Brustkrebs stellt nach den Daten des Robert-Koch-Institutes (RKI) die häufigste Krebsart in Deutschland dar. Vornehmlich durch Fortschritte in der Therapie und einer verstärkten Früherkennung, sterben nach Angaben des RKI gegenwärtig Frauen deutlich seltener an dieser Erkrankung als noch vor 20 Jahren. 

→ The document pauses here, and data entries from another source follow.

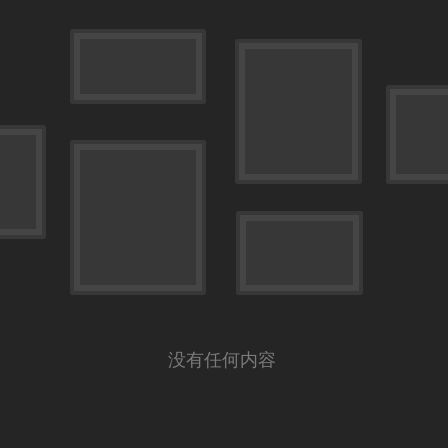
没有任何内容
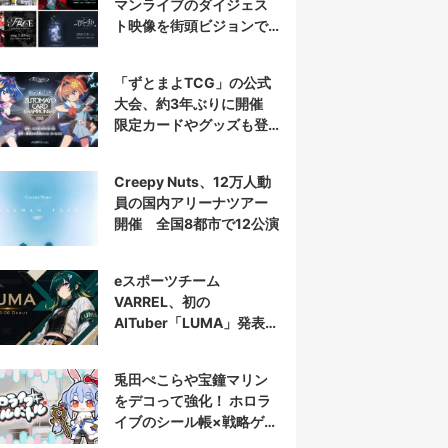
マンライブのダイジェス
ト映像を街頭ビジョンで
放映
「ずとまよTCG」の公式
大会、約3年ぶりに開催
限定カードやグッズも登
場
Creepy Nuts、12万人動
員の国内アリーナツアー
開催 全国8都市で12公演
eスポーツチーム
VARREL、初の
AITuber「LUMA」発表
デビュー配信はマゴ選手
とコラボ
兎田ぺこらや宝鐘マリン
をデコって強化！ ホロラ
イブのシール帳×戦略ゲー
ム発売へ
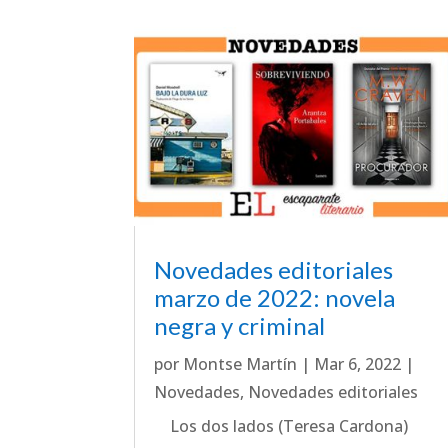
Novedades editoriales
marzo de 2022: novela
negra y criminal
por
Montse Martín
|
Mar 6, 2022
|
Novedades
,
Novedades editoriales
Los dos lados (Teresa Cardona)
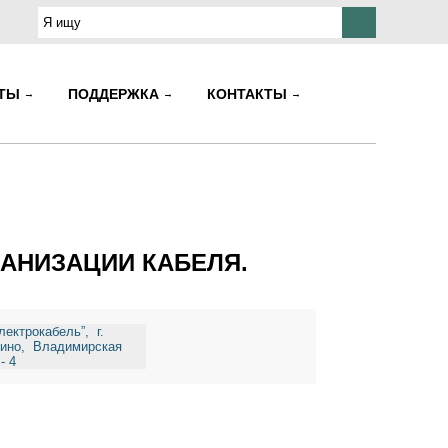
КТЫ
ПОДДЕРЖКА
КОНТАКТЫ
КАНИЗАЦИИ КАБЕЛЯ.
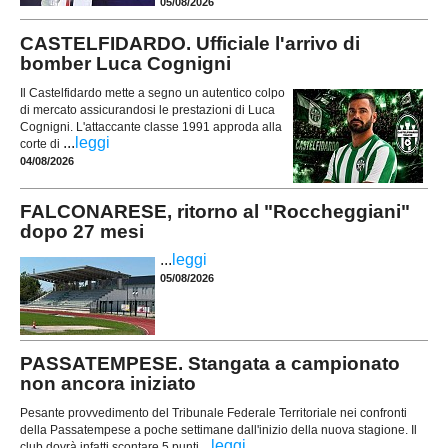
05/08/2026
CASTELFIDARDO. Ufficiale l'arrivo di
bomber Luca Cognigni
Il Castelfidardo mette a segno un autentico colpo
di mercato assicurandosi le prestazioni di Luca
Cognigni. L'attaccante classe 1991 approda alla
...
leggi
corte di
04/08/2026
FALCONARESE, ritorno al "Roccheggiani"
dopo 27 mesi
...
leggi
05/08/2026
PASSATEMPESE. Stangata a campionato
non ancora iniziato
Pesante provvedimento del Tribunale Federale Territoriale nei confronti
della Passatempese a poche settimane dall'inizio della nuova stagione. Il
...
leggi
club dovrà infatti scontare 5 punti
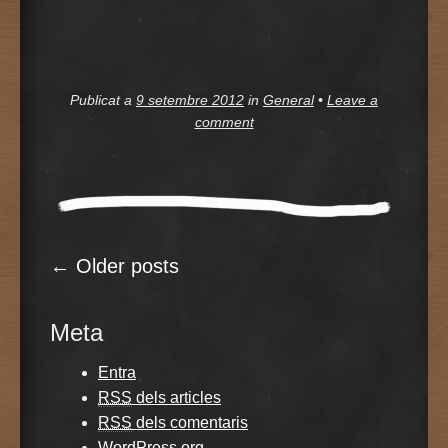
Publicat a
9 setembre 2012
in
General
•
Leave a
comment
←
Older posts
Post navigation
Meta
Entra
RSS
dels articles
RSS
dels comentaris
WordPress.org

Das „DMP zur Verbesserung der Versorgungssituation von Brustkrebspatientinnen“ wurde als erstes DMP am 11. Oktober 2002 von den Vertragspartnern vereinbart. Mit der Aufnahme in die DMP-Anforderungen-Richtlinie zum 1. Oktober 2017 erfolgte auch eine inhaltliche Anpassung der Vorgaben. Diese wurden noch mehr auf die primär vom Vertragsarzt zu beeinflussende Inhalte in der Behandlung ausgerichtet. Durch eine Versorgung innerhalb dieses DMP sollen unter anderem die folgenden Ziele unterstützt werden:

  • eine gezielte patientenorientierte Aufklärung über die Erkrankung und deren Behandlungsmöglichkeiten
  • eine nachhaltige Senkung der Brustentfernungen
  • eine frühzeitige Erkennung von wiederauftretenden Befunden
  • eine Verbesserung der Lebensqualität durch strukturierte Begleit- und Beratungsangebote
  • eine Optimierung der unterstützenden (adjuvanten) Therapien unter Berücksichtigung möglicher Nebenwirkungen und Folgeerscheinungen
  • sowie eine umfassende physische, psychische und psychosoziale Nachsorge.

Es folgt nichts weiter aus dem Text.